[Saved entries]
________________________________________

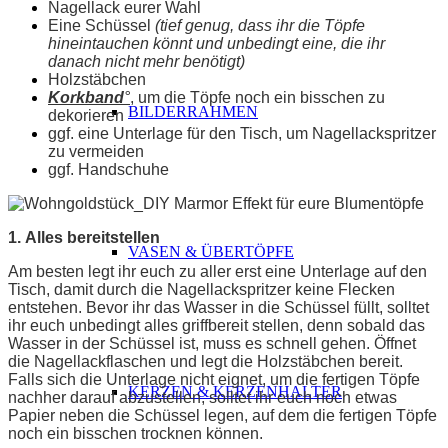
Nagellack eurer Wahl
Eine Schüssel
(tief genug, dass ihr die Töpfe
hineintauchen könnt und unbedingt eine, die ihr
danach nicht mehr benötigt)
Holzstäbchen
Korkband
°
, um die Töpfe noch ein bisschen zu
BILDERRAHMEN
dekorieren
ggf. eine Unterlage für den Tisch, um Nagellackspritzer
zu vermeiden
ggf. Handschuhe
1. Alles bereitstellen
VASEN & ÜBERTÖPFE
Am besten legt ihr euch zu aller erst eine Unterlage auf den
Tisch, damit durch die Nagellackspritzer keine Flecken
entstehen. Bevor ihr das Wasser in die Schüssel füllt, solltet
ihr euch unbedingt alles griffbereit stellen, denn sobald das
Wasser in der Schüssel ist, muss es schnell gehen. Öffnet
die Nagellackflaschen und legt die Holzstäbchen bereit.
Falls sich die Unterlage nicht eignet, um die fertigen Töpfe
KERZEN & KERZENHALTER
nachher darauf abzustellen, solltet ihr euch noch etwas
Papier neben die Schüssel legen, auf dem die fertigen Töpfe
noch ein bisschen trocknen können.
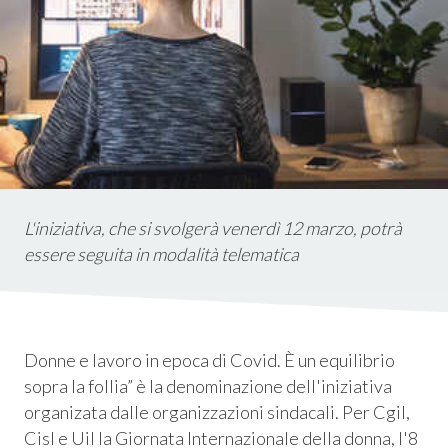
istica
ms
em
L'iniziativa, che si svolgerà venerdì 12 marzo, potrà
essere seguita in modalità telematica
Donne e lavoro in epoca di Covid. È un equilibrio
sopra la follia” è la denominazione dell'iniziativa
organizata dalle organizzazioni sindacali. Per Cgil,
Cisl e Uil la Giornata Internazionale della donna, l'8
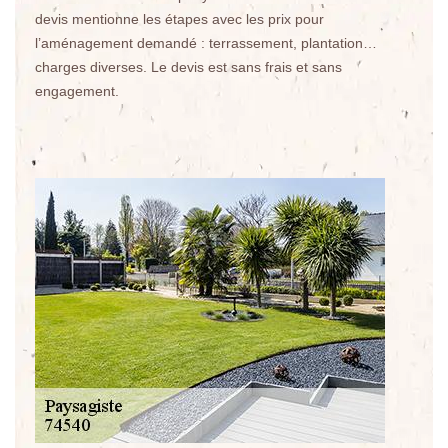
devis mentionne les étapes avec les prix pour
l’aménagement demandé : terrassement, plantation…
charges diverses. Le devis est sans frais et sans
engagement.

________________________________________

■ **BRIEF**:
Excluding the pictures, retype the line containing "Donne e lavoro" and all lines after it down to the end of the data above.

■ **ANSWER TO THE EXERCISE**:
Donne e lavoro in epoca di Covid. È un equilibrio
sopra la follia” è la denominazione dell'iniziativa
organizata dalle organizzazioni sindacali. Per Cgil,
Cisl e Uil la Giornata Internazionale della donna, l'8
devis mentionne les étapes avec les prix pour
l’aménagement demandé : terrassement, plantation…
charges diverses. Le devis est sans frais et sans
engagement.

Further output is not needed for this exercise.